Judge Sotomayor continues to insist that, if one of the Senators on the panel wants to know what kind of Justice she would be, to look at her record. They want to know what her judicial philosophy is. John Cornyn of Texas wants, for a reason known only to him, to reconcile her judicial record and her public pronouncements. The reason for this need for reconciliation should be clear to anyone with more than a few brain cells to rub together, yet seems to have escaped the keen intellect of the junior Senator from Texas - Judge Sotomayor's record, including her public pronouncements and speeches, is reflective of her judicial record to the extent that, in keeping with the best of American traditions, she sees the law as a sometimes positive good, sometimes obstacle to be overcome, but the glue that holds our society together. Our social contract is rooted not in this or that principle, whether it be something called Judeo-Christian values or something else. Adherence to some a priori set of principles or philosophy only distorts the reality that, in the end, what binds us together as Americans is the rule of law, passed by Congress, interpreted and applied by judges, whether they are a local traffic cop or a Supreme Court justice.
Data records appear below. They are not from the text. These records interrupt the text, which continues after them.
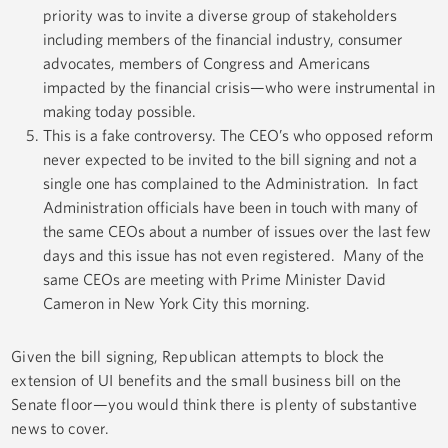
priority was to invite a diverse group of stakeholders
including members of the financial industry, consumer
advocates, members of Congress and Americans
impacted by the financial crisis—who were instrumental in
making today possible.
This is a fake controversy. The CEO’s who opposed reform
never expected to be invited to the bill signing and not a
single one has complained to the Administration. In fact
Administration officials have been in touch with many of
the same CEOs about a number of issues over the last few
days and this issue has not even registered. Many of the
same CEOs are meeting with Prime Minister David
Cameron in New York City this morning.
Given the bill signing, Republican attempts to block the
extension of UI benefits and the small business bill on the
Senate floor—you would think there is plenty of substantive
news to cover.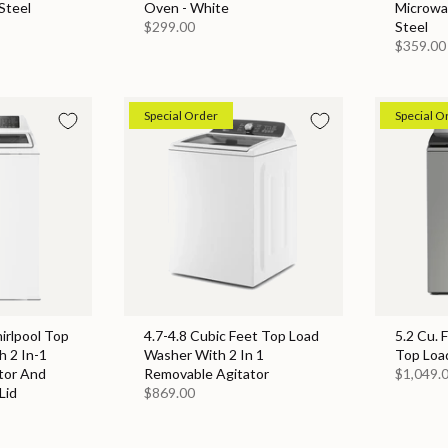
Steel
Oven - White
Microwa
$299.00
Steel
$359.00
Special Order
Special O
hirlpool Top
4.7-4.8 Cubic Feet Top Load
5.2 Cu. 
 2 In-1
Washer With 2 In 1
Top Loa
tor And
Removable Agitator
$1,049.
Lid
$869.00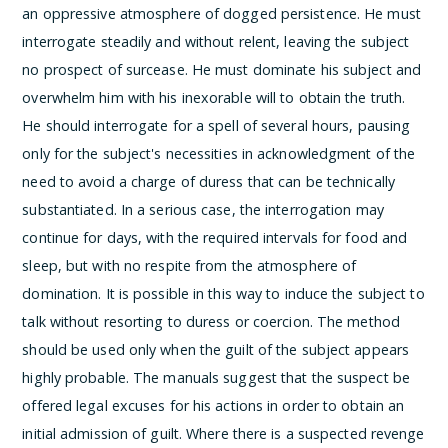
an oppressive atmosphere of dogged persistence. He must
interrogate steadily and without relent, leaving the subject
no prospect of surcease. He must dominate his subject and
overwhelm him with his inexorable will to obtain the truth.
He should interrogate for a spell of several hours, pausing
only for the subject's necessities in acknowledgment of the
need to avoid a charge of duress that can be technically
substantiated. In a serious case, the interrogation may
continue for days, with the required intervals for food and
sleep, but with no respite from the atmosphere of
domination. It is possible in this way to induce the subject to
talk without resorting to duress or coercion. The method
should be used only when the guilt of the subject appears
highly probable.
The manuals suggest that the suspect be
offered legal excuses for his actions in order to obtain an
initial admission of guilt. Where there is a suspected revenge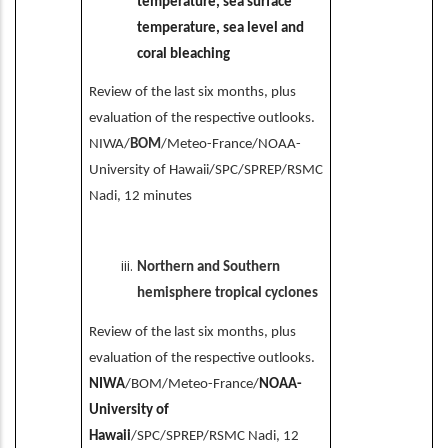
temperature, sea surface
temperature, sea level and
coral bleaching
Review of the last six months, plus
evaluation of the respective outlooks.
NIWA/
BOM
/Meteo-France/NOAA-
University of Hawaii/SPC/SPREP/RSMC
Nadi, 12 minutes
Northern and Southern
hemisphere tropical cyclones
Review of the last six months, plus
evaluation of the respective outlooks.
NIWA
/BOM/Meteo-France/
NOAA-
University of
Hawaii
/SPC/SPREP/RSMC Nadi, 12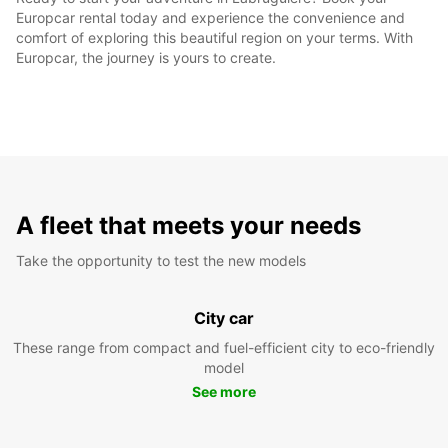
Europcar rental today and experience the convenience and
comfort of exploring this beautiful region on your terms. With
Europcar, the journey is yours to create.
A fleet that meets your needs
Take the opportunity to test the new models
City car
These range from compact and fuel-efficient city to eco-friendly
model
See more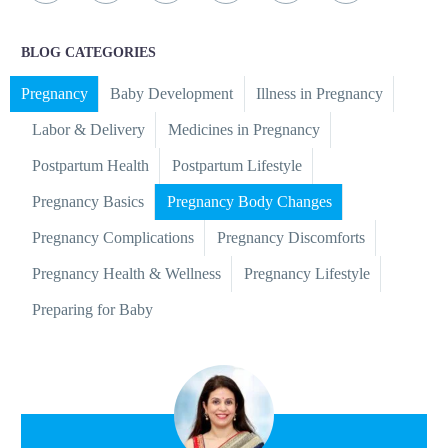
BLOG CATEGORIES
Pregnancy
Baby Development
Illness in Pregnancy
Labor & Delivery
Medicines in Pregnancy
Postpartum Health
Postpartum Lifestyle
Pregnancy Basics
Pregnancy Body Changes
Pregnancy Complications
Pregnancy Discomforts
Pregnancy Health & Wellness
Pregnancy Lifestyle
Preparing for Baby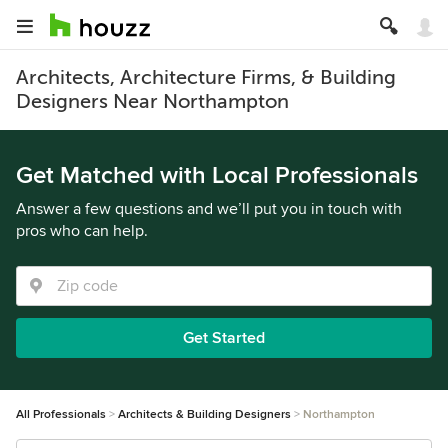
Architects, Architecture Firms, & Building
Designers Near Northampton
Get Matched with Local Professionals
Answer a few questions and we’ll put you in touch with
pros who can help.
Get Started
All Professionals
Architects & Building Designers
Northampton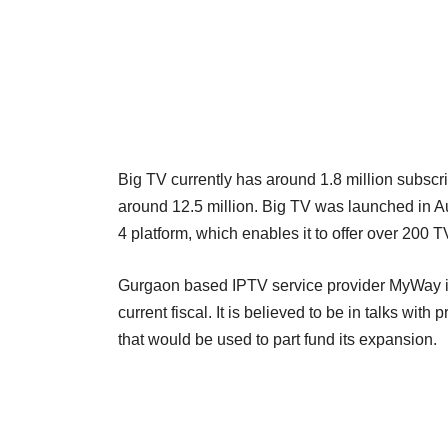
Big TV currently has around 1.8 million subscri
around 12.5 million. Big TV was launched in A
4 platform, which enables it to offer over 200
Gurgaon based IPTV service provider MyWay is 
current fiscal. It is believed to be in talks with 
that would be used to part fund its expansion.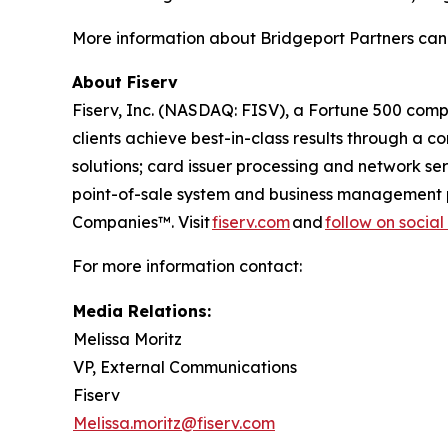
More information about Bridgeport Partners can
About Fiserv
Fiserv, Inc. (NASDAQ: FISV), a Fortune 500 com
clients achieve best-in-class results through a 
solutions; card issuer processing and network s
point-of-sale system and business management p
Companies™. Visit
fiserv.com
and
follow on socia
For more information contact:
Media Relations:
Melissa Moritz
VP, External Communications
Fiserv
Melissa.moritz@fiserv.com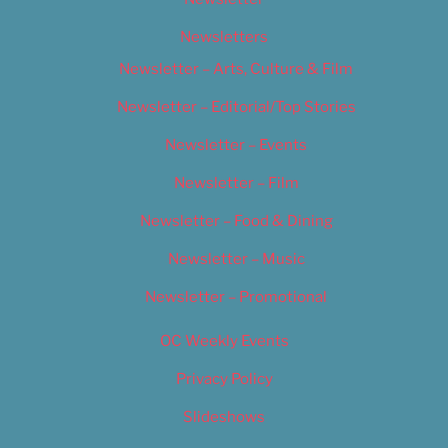
Newsletters
Newsletter – Arts, Culture & Film
Newsletter – Editorial/Top Stories
Newsletter – Events
Newsletter – Film
Newsletter – Food & Dining
Newsletter – Music
Newsletter – Promotional
OC Weekly Events
Privacy Policy
Slideshows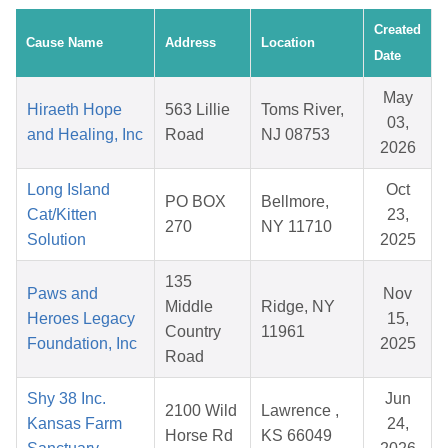
Created
Cause Name
Address
Location
Date
May
Hiraeth Hope
563 Lillie
Toms River,
03,
and Healing, Inc
Road
NJ 08753
2026
Long Island
Oct
PO BOX
Bellmore,
Cat/Kitten
23,
270
NY 11710
Solution
2025
135
Paws and
Nov
Middle
Ridge, NY
Heroes Legacy
15,
Country
11961
Foundation, Inc
2025
Road
Shy 38 Inc.
Jun
2100 Wild
Lawrence ,
Kansas Farm
24,
Horse Rd
KS 66049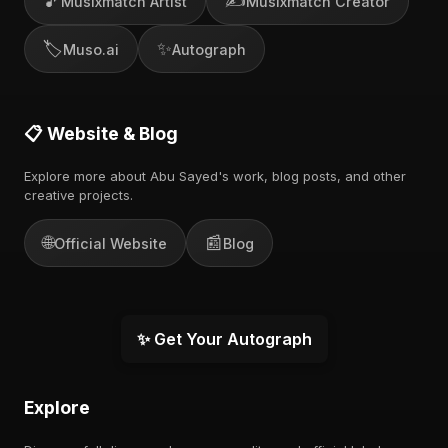
🎵
✍️
Musixmatch Artist
Musixmatch Creator
🏷️
✨
Muso.ai
Autograph
📋 Website & Blog
Explore more about Abu Sayed's work, blog posts, and other
creative projects.
🌐
📰
Official Website
Blog
✨ Get Your Autograph
Explore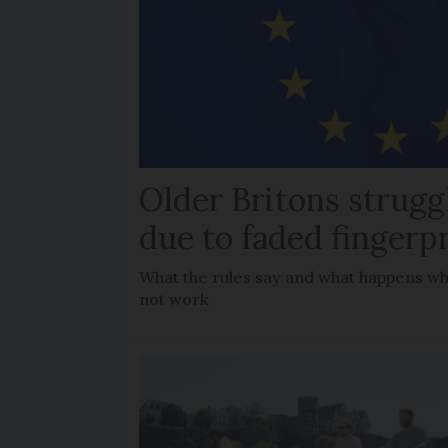
Older Britons strugg
due to faded fingerp
What the rules say and what happens wh
not work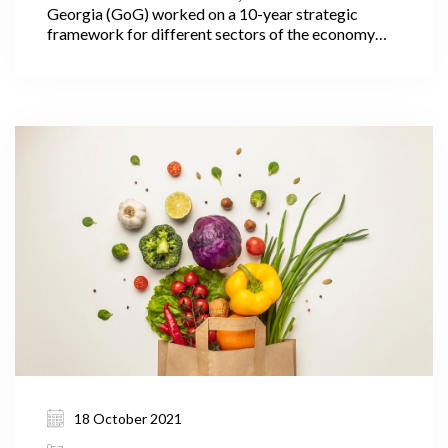
Georgia (GoG) worked on a 10-year strategic
framework for different sectors of the economy
including agriculture. In July 2021, Georgia’s Prime
Minister Irakli Garibashvili announced the targets
for the Ministry of Environmental Protection and
Agriculture (MEPA) under the government’s 10-
year-strategic framework.
18 October 2021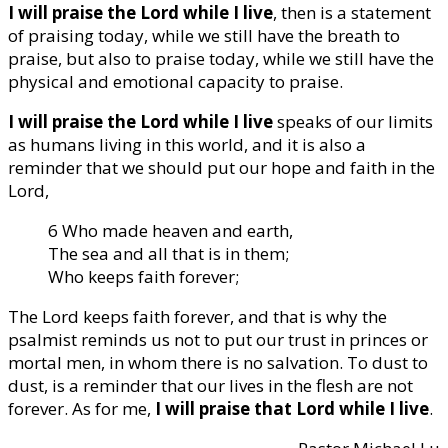
I will praise the Lord while I live
, then is a statement
of praising today, while we still have the breath to
praise, but also to praise today, while we still have the
physical and emotional capacity to praise.
I will praise the Lord while I live
speaks of our limits
as humans living in this world, and it is also a
reminder that we should put our hope and faith in the
Lord,
6 Who made heaven and earth,
The sea and all that is in them;
Who keeps faith forever;
The Lord keeps faith forever, and that is why the
psalmist reminds us not to put our trust in princes or
mortal men, in whom there is no salvation. To dust to
dust, is a reminder that our lives in the flesh are not
forever. As for me,
I will praise that Lord while I live
.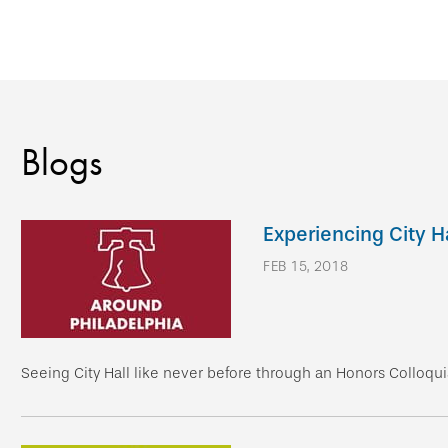
Blogs
Experiencing City Ha
FEB 15, 2018
Seeing City Hall like never before through an Honors Colloquia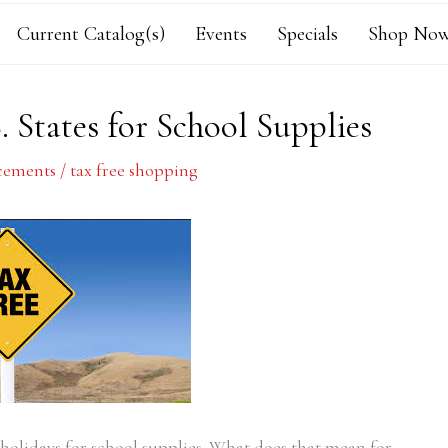
Current Catalog(s)
Events
Specials
Shop Now
. States for School Supplies
ements
/
tax free shopping
x holidays for school supplies. What does that mean for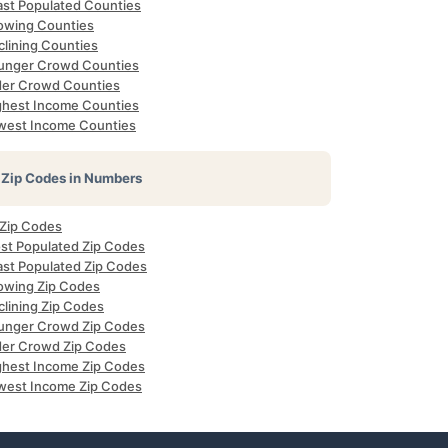
ast Populated Counties
owing Counties
clining Counties
unger Crowd Counties
der Crowd Counties
ghest Income Counties
west Income Counties
Zip Codes in Numbers
 Zip Codes
st Populated Zip Codes
ast Populated Zip Codes
owing Zip Codes
clining Zip Codes
unger Crowd Zip Codes
der Crowd Zip Codes
ghest Income Zip Codes
west Income Zip Codes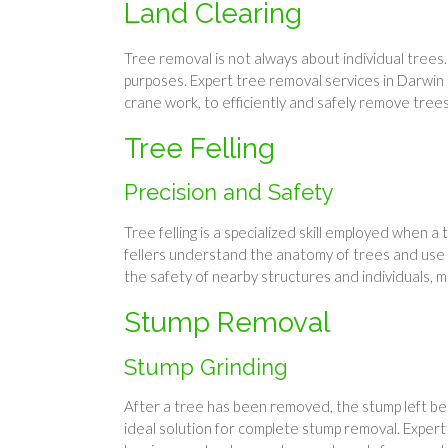
Land Clearing
Tree removal is not always about individual trees
purposes. Expert tree removal services in Darwin ca
crane work, to efficiently and safely remove tree
Tree Felling
Precision and Safety
Tree felling is a specialized skill employed when
fellers understand the anatomy of trees and use t
the safety of nearby structures and individuals, ma
Stump Removal
Stump Grinding
After a tree has been removed, the stump left beh
ideal solution for complete stump removal. Exper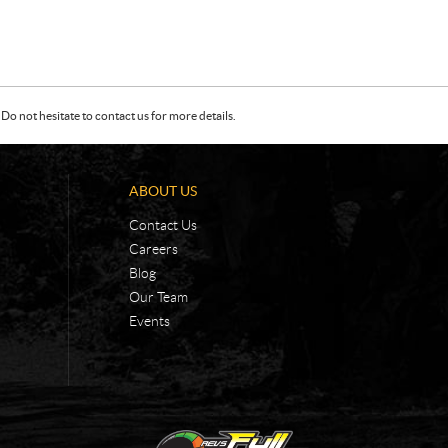
Do not hesitate to contact us for more details.
ABOUT US
Contact Us
Careers
Blog
Our Team
Events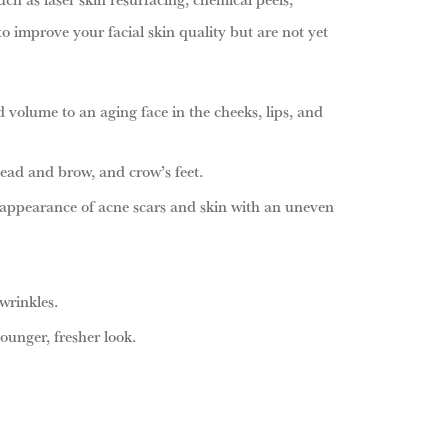
 improve your facial skin quality but are not yet
d volume to an aging face in the cheeks, lips, and
ad and brow, and crow’s feet.
 appearance of acne scars and skin with an uneven
wrinkles.
ounger, fresher look.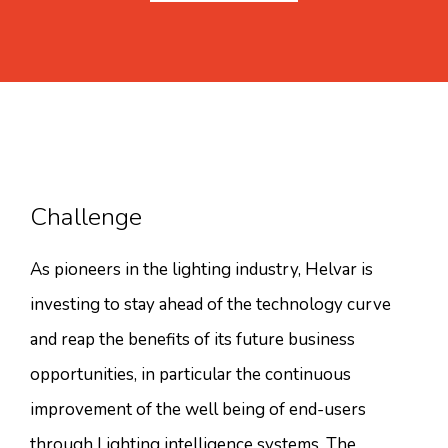
Challenge
As pioneers in the lighting industry, Helvar is
investing to stay ahead of the technology curve
and reap the benefits of its future business
opportunities, in particular the continuous
improvement of the well being of end-users
through Lighting intelligence systems. The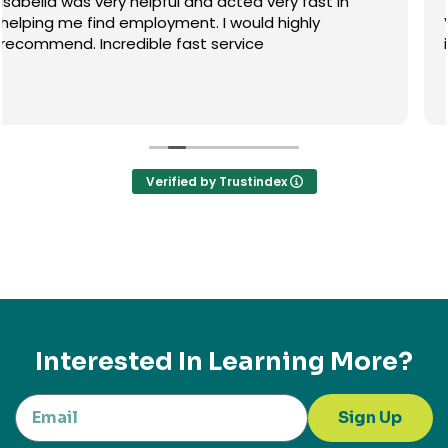
The Alliance Visa team are very helpful especially
Venus, she knows what she's doing and full of
information.
Verified by Trustindex
Interested In Learning More?
Sign Up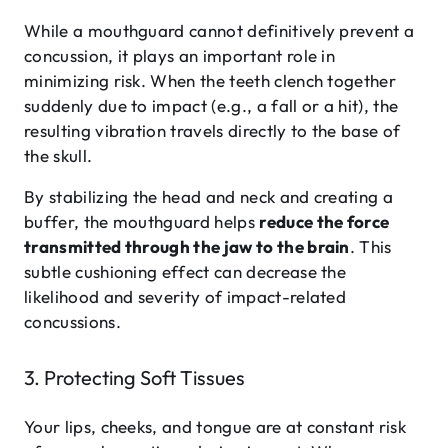
While a mouthguard cannot definitively prevent a
concussion, it plays an important role in
minimizing risk. When the teeth clench together
suddenly due to impact (e.g., a fall or a hit), the
resulting vibration travels directly to the base of
the skull.
By stabilizing the head and neck and creating a
buffer, the mouthguard helps
reduce the force
transmitted through the jaw to the brain
. This
subtle cushioning effect can decrease the
likelihood and severity of impact-related
concussions.
3. Protecting Soft Tissues
Your lips, cheeks, and tongue are at constant risk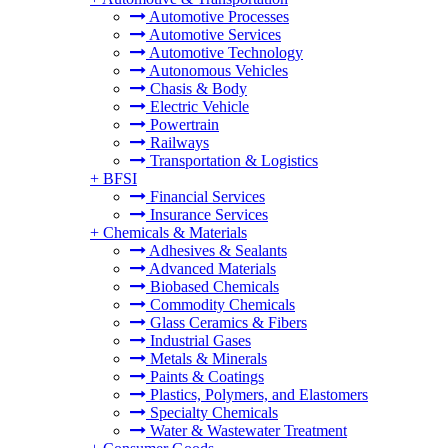
Automotive Processes
Automotive Services
Automotive Technology
Autonomous Vehicles
Chasis & Body
Electric Vehicle
Powertrain
Railways
Transportation & Logistics
+
BFSI
Financial Services
Insurance Services
+
Chemicals & Materials
Adhesives & Sealants
Advanced Materials
Biobased Chemicals
Commodity Chemicals
Glass Ceramics & Fibers
Industrial Gases
Metals & Minerals
Paints & Coatings
Plastics, Polymers, and Elastomers
Specialty Chemicals
Water & Wastewater Treatment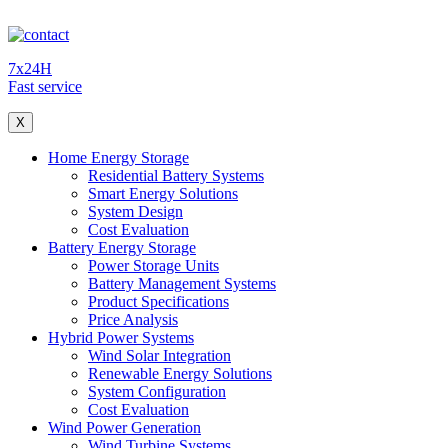
7x24H
Fast service
X
Home Energy Storage
Residential Battery Systems
Smart Energy Solutions
System Design
Cost Evaluation
Battery Energy Storage
Power Storage Units
Battery Management Systems
Product Specifications
Price Analysis
Hybrid Power Systems
Wind Solar Integration
Renewable Energy Solutions
System Configuration
Cost Evaluation
Wind Power Generation
Wind Turbine Systems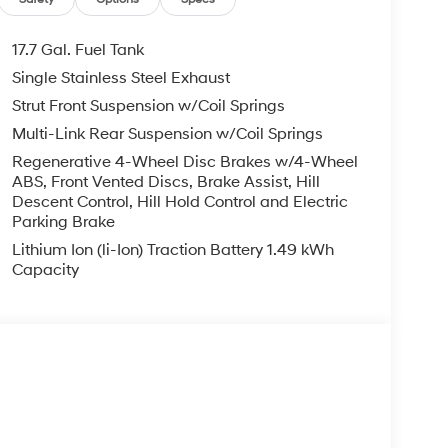
17.7 Gal. Fuel Tank
Single Stainless Steel Exhaust
Strut Front Suspension w/Coil Springs
Multi-Link Rear Suspension w/Coil Springs
Regenerative 4-Wheel Disc Brakes w/4-Wheel
ABS, Front Vented Discs, Brake Assist, Hill
Descent Control, Hill Hold Control and Electric
Parking Brake
Lithium Ion (li-Ion) Traction Battery 1.49 kWh
Capacity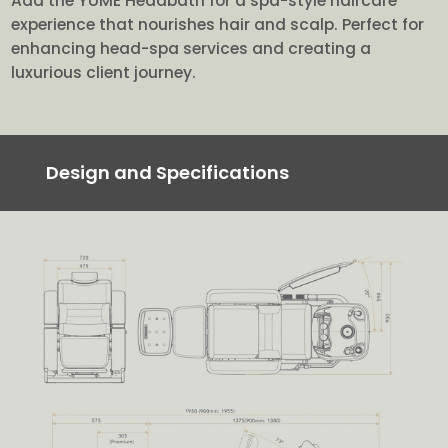
Add the YUME Headbath for a spa-style haircare
experience that nourishes hair and scalp. Perfect for
enhancing head-spa services and creating a
luxurious client journey.
Design and Specifications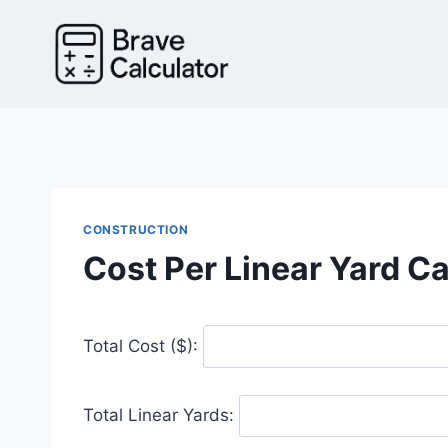
Skip
to
content
CONSTRUCTION
Cost Per Linear Yard Ca
Total Cost ($):
Total Linear Yards: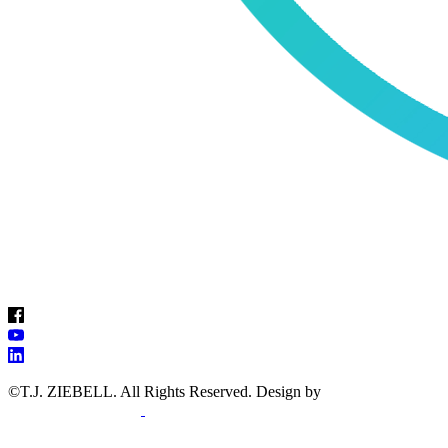
©T.J. ZIEBELL. All Rights Reserved
. Design by
WEBPAGES
FOR THERAPISTS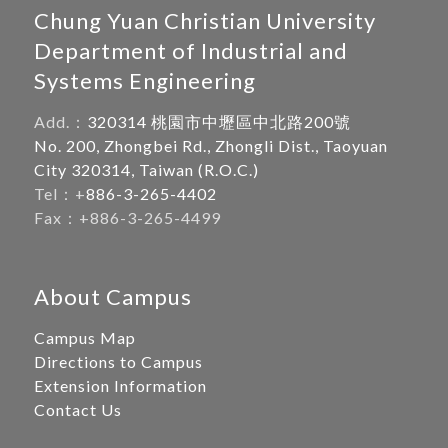
Chung Yuan Christian University
Department of Industrial and
Systems Engineering
Add.：
320314 桃園市中壢區中北路200號
No. 200, Zhongbei Rd., Zhongli Dist., Taoyuan
City 320314, Taiwan (R.O.C.)
Tel：+
886-3-265-4402
Fax：+886-3-265-4499
About Campus
Campus Map
Directions to Campus
Extension Information
Contact Us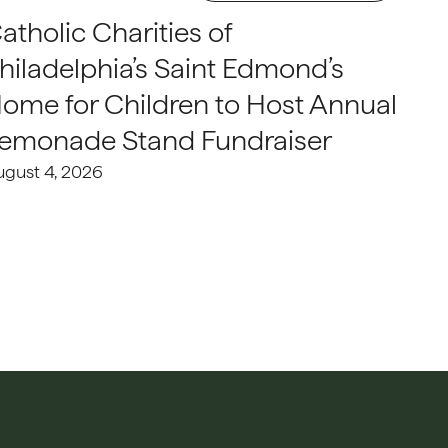
atholic Charities of
hiladelphia’s Saint Edmond’s
ome for Children to Host Annual
emonade Stand Fundraiser
ugust 4, 2026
The other problem the Republicans are having is the reality that Judge Sotomayor isn't the radical bogeyman - Pat Buchanan's racist Latina woman - that public rhetoric has created. Hardly a judicial radical, she observes time-honored principles of respect for precedent and the careful application of those principles to cases. Even in the much-talked-about Ricci case, she was only applying a previously existing Supreme Court legal standard to a set of facts. It was the Supreme Court that changed that set of standards when it overturned her decision, not Judge Sotomayor who somehow was coming to the aid of privileged minorities trying to stick it to whitey.

In the end, Judge Sotomayor will be confirmed. The net result for the Republicans, at least those who have been most outspoken on the Judiciary Committee, will be they will look like what they are, tired old white men attempting to set up and knock down a caricature of a radical activist judge who doesn't exist. They are the last vestiges of a dying social and cultural elite, the last remnants of a power structure that not only no longer exists, but far outlived its usefulness decades ago. That the Republicans put a person with the racist record of Jeff Sessions as the point-man in this process should tell anyone with a modicum of sense all they need to know about who they are, what they are defending, and how much better Judge Sotomayor will look because of it.